Fate or free will?

Fate or free will? September 30, 2014
The Fates as imagined by the Greeks.
The Fates as imagined by the Greeks.

Fate. Destiny. Kismet.

Fate is something that is outside of our control. We might see it coming but we can’t divert it. Or maybe we didn’t see it coming at all but in hindsight it seems inevitable. Often called “the will of God” — in fact, the Fates were Greco-Roman deities who spin our destiny — one theme in the idea of fate is that it’s the opposite of “something we create.”

Fate is considered diametrically opposed to free will. Either we have free will, people reason, or we have fate. We can’t have both. Can we? I actually think we can. Or rather, that we do.

We have choices before us each day. The consequences of our choices are creating our lives. Life isn’t something that happens to you, living is something you do. Your choices create your life (though you aren’t the only player in the game — other people’s choices also affect your life). It has been important to me as a parent to make sure my children understand that their choices are vital to their lives and that they will become who they’re going to be through the choices that they make.

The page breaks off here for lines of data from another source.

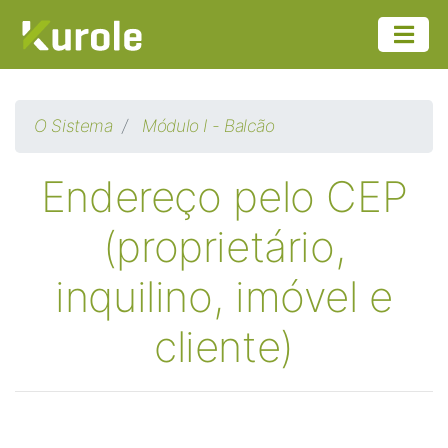
O Sistema
Módulo I - Balcão
Endereço pelo CEP
(proprietário,
inquilino, imóvel e
cliente)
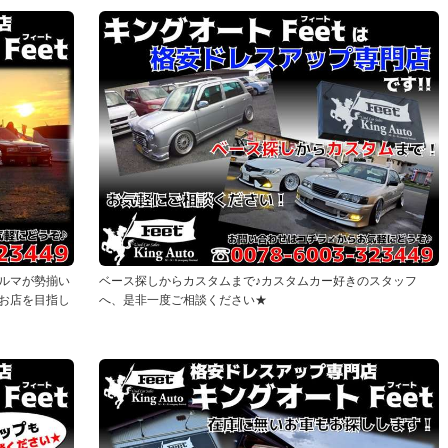
ルマが勢揃い
ベース探しからカスタムまで♪カスタムカー好きのスタッフ
お店を目指し
へ、是非一度ご相談ください★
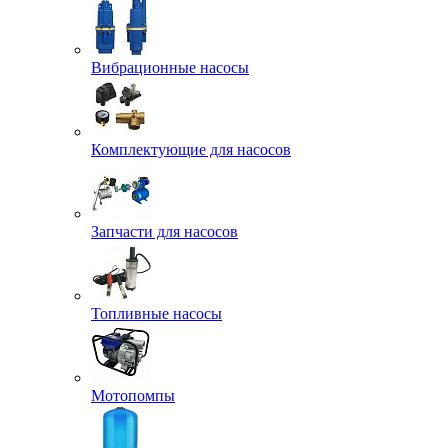
Вибрационные насосы
Комплектующие для насосов
Запчасти для насосов
Топливные насосы
Мотопомпы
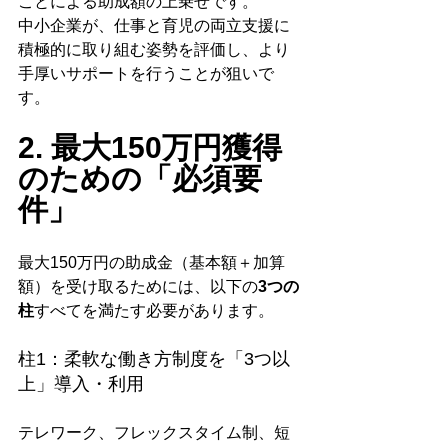
ことによる助成額の上乗せです。
中小企業が、仕事と育児の両立支援に
積極的に取り組む姿勢を評価し、より
手厚いサポートを行うことが狙いで
す。
2. 最大150万円獲得
のための「必須要
件」
最大150万円の助成金（基本額＋加算
額）を受け取るためには、以下の
3つの
柱
すべてを満たす必要があります。
柱1：柔軟な働き方制度を「3つ以
上」導入・利用
テレワーク、フレックスタイム制、短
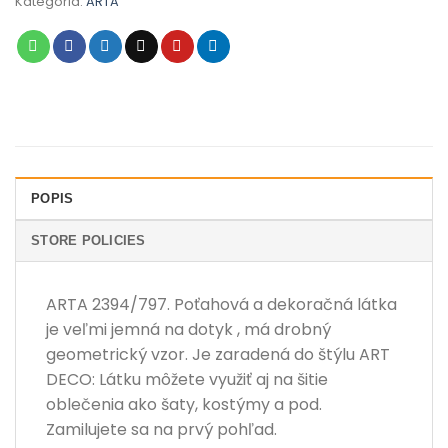
Kategória:
ARTA
POPIS
STORE POLICIES
ARTA 2394/797. Poťahová a dekoračná látka
je veľmi jemná na dotyk , má drobný
geometrický vzor. Je zaradená do štýlu ART
DECO: Látku môžete využiť aj na šitie
oblečenia ako šaty, kostýmy a pod.
Zamilujete sa na prvý pohľad.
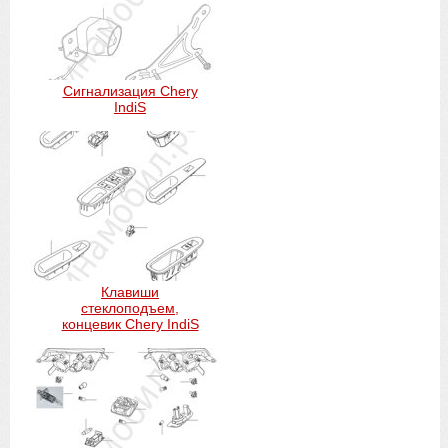
Сигнализация Chery
IndiS
Клавиши
стеклоподъем,
концевик Chery IndiS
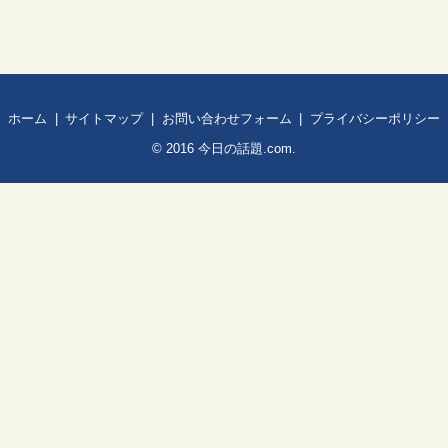
ホーム
サイトマップ
お問い合わせフォーム
プライバシーポリシー
© 2016
今日の話題.com
.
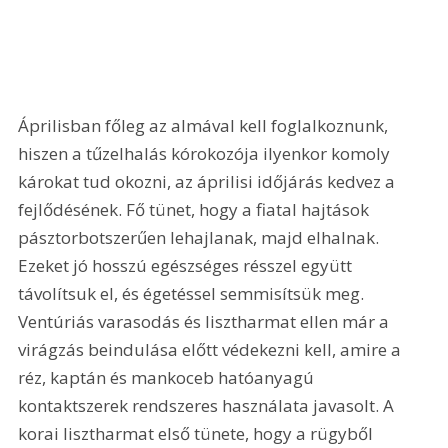
Áprilisban főleg az almával kell foglalkoznunk, 
hiszen a tűzelhalás kórokozója ilyenkor komoly 
károkat tud okozni, az áprilisi időjárás kedvez a 
fejlődésének. Fő tünet, hogy a fiatal hajtások 
pásztorbotszerűen lehajlanak, majd elhalnak. 
Ezeket jó hosszú egészséges résszel együtt 
távolítsuk el, és égetéssel semmisítsük meg. 
Ventúriás varasodás és lisztharmat ellen már a 
virágzás beindulása előtt védekezni kell, amire a 
réz, kaptán és mankoceb hatóanyagú 
kontaktszerek rendszeres használata javasolt. A 
korai lisztharmat első tünete, hogy a rügyből 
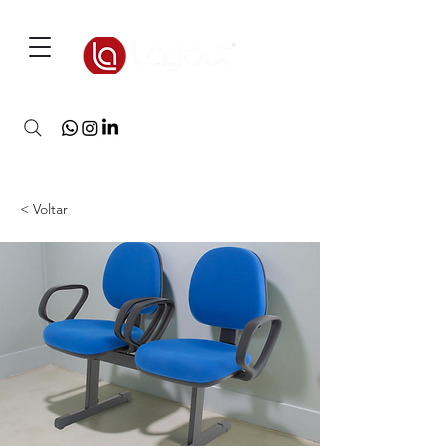
3D Warehouse
< Voltar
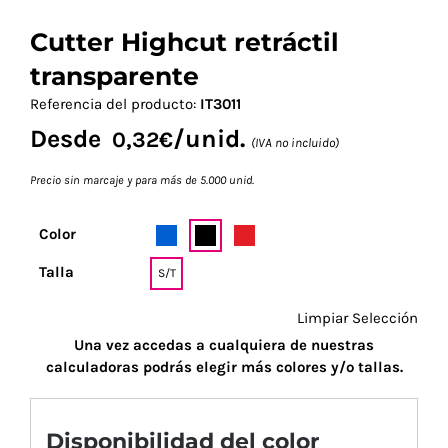
Cutter Highcut retráctil
transparente
Referencia del producto:
IT3011
Desde
/unid.
0,32
€
(IVA no incluido)
Precio sin marcaje y para más de 5.000 unid.
Color
Talla
S/T
Limpiar Selección
Una vez accedas a cualquiera de nuestras
calculadoras podrás elegir más colores y/o tallas.
Disponibilidad del color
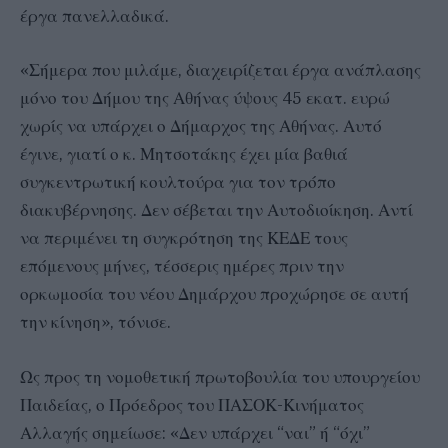
έργα πανελλαδικά.
«Σήμερα που μιλάμε, διαχειρίζεται έργα ανάπλασης
μόνο του Δήμου της Αθήνας ύψους 45 εκατ. ευρώ
χωρίς να υπάρχει ο Δήμαρχος της Αθήνας. Αυτό
έγινε, γιατί ο κ. Μητσοτάκης έχει μία βαθιά
συγκεντρωτική κουλτούρα για τον τρόπο
διακυβέρνησης. Δεν σέβεται την Αυτοδιοίκηση. Αντί
να περιμένει τη συγκρότηση της ΚΕΔΕ τους
επόμενους μήνες, τέσσερις ημέρες πριν την
ορκωμοσία του νέου Δημάρχου προχώρησε σε αυτή
την κίνηση», τόνισε.
Ως προς τη νομοθετική πρωτοβουλία του υπουργείου
Παιδείας, ο Πρόεδρος του ΠΑΣΟΚ-Κινήματος
Αλλαγής σημείωσε: «Δεν υπάρχει “ναι” ή “όχι”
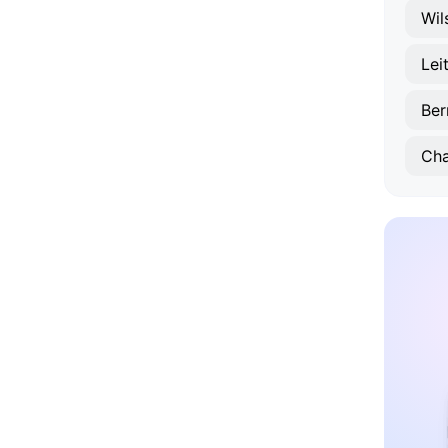
Lei
Ber
Cha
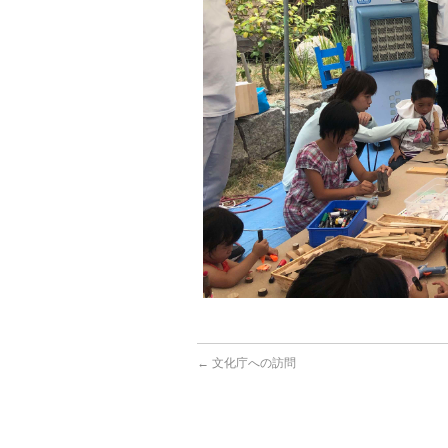
←
文化庁への訪問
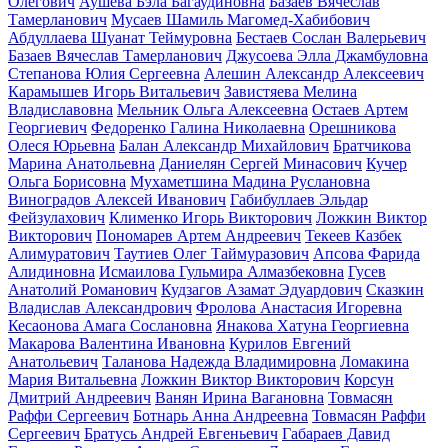
Олегович
Аушева Бэла Багаудиновна
Базаев Вячеслав
Тамерланович
Мусаев Шамиль Магомед-Хабибович
Абдуллаева Шуанат Теймуровна
Бестаев Сослан Валерьевич
Базаев Вячеслав Тамерланович
Джусоева Элла Джамбуловна
Степанова Юлия Сергеевна
Алешин Александр Алексеевич
Карамышев Игорь Витальевич
Завистяева Мелина
Владиславовна
Мельник Ольга Алексеевна
Остаев Артем
Георгиевич
Федоренко Галина Николаевна
Орешникова
Олеся Юрьевна
Балан Александр Михайлович
Братчикова
Марина Анатольевна
Даниелян Сергей Минасович
Кучер
Ольга Борисовна
Мухаметшина Мадина Руслановна
Виноградов Алексей Иванович
Габибуллаев Эльдар
Фейзулахович
Клименко Игорь Викторович
Ложкин Виктор
Викторович
Пономарев Артем Андреевич
Текеев Казбек
Алимуратович
Таутиев Олег Таймуразович
Апсова Фарида
Алидиновна
Исмаилова Гульмира Алмазбековна
Гусев
Анатолий Романович
Кудзагов Азамат Эдуардович
Сказкин
Владислав Александрович
Фролова Анастасия Игоревна
Кесаонова Амага Сослановна
Янакова Хатуна Георгиевна
Макарова Валентина Ивановна
Курилов Евгений
Анатольевич
Таланова Надежда Владимировна
Ломакина
Мария Витальевна
Ложкин Виктор Викторович
Корсун
Дмитрий Андреевич
Ванян Ирина Вагановна
Товмасян
Раффи Сергеевич
Ботнарь Анна Андреевна
Товмасян Раффи
Сергеевич
Братусь Андрей Евгеньевич
Габараев Давид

If we have free will, then doesn’t that mean that fate is untrue? I don’t think so. Here are a few reasons why:

  1. We can only make choices from the options available to us. If you are born tone-deaf, you might take singing lessons but you can’t just choose to be the greatest singer of your generation. Someone who was gifted with talent and who works hard will always go farther than someone who only works hard (both will go farther than someone talented who doesn’t work at all).
  2. Each of our choices means that other options are eliminated. When my parents chose to move to Ohio in 1983, that meant that my brother and I were not raised in the small town in which my ancestors lived for hundreds of years. I don’t have the same accent as my parents, and my own decision to move even further away from the Pennsylvania/West Virginia border into central Ohio means that my kids don’t have the same accent as me or my brother and his kids. You can’t choose one thing without closing the door on other things, and there is no way for me to visit the home of my ancestors without standing out as an outsider.
  3. There comes a point in our lives when the totality of our past choices backs us into a fate. This point doesn’t occur at the same time for each of us. Someone who does a criminal act traps themselves into fate sooner. No matter how flexible you’ve tried to be, or how open you’ve left your options, there will come a time when you have fewer choices left to make and the results you’re getting are residual from long-ago decisions. The decisions we make when we’re young adults — what to study, who to marry, where to live, whether to have kids — affect the trajectory of our lives in ways that decisions made in our final years cannot compare to. They’re like the opening moves in a chess game. There will come a point in the game in which some of the moves you would have liked to make are no longer open to you. It’s a shame that we’re born impulsive and develop wisdom so slowly.

Free will or fate? Both.

You have the free will to design (much of) your fate.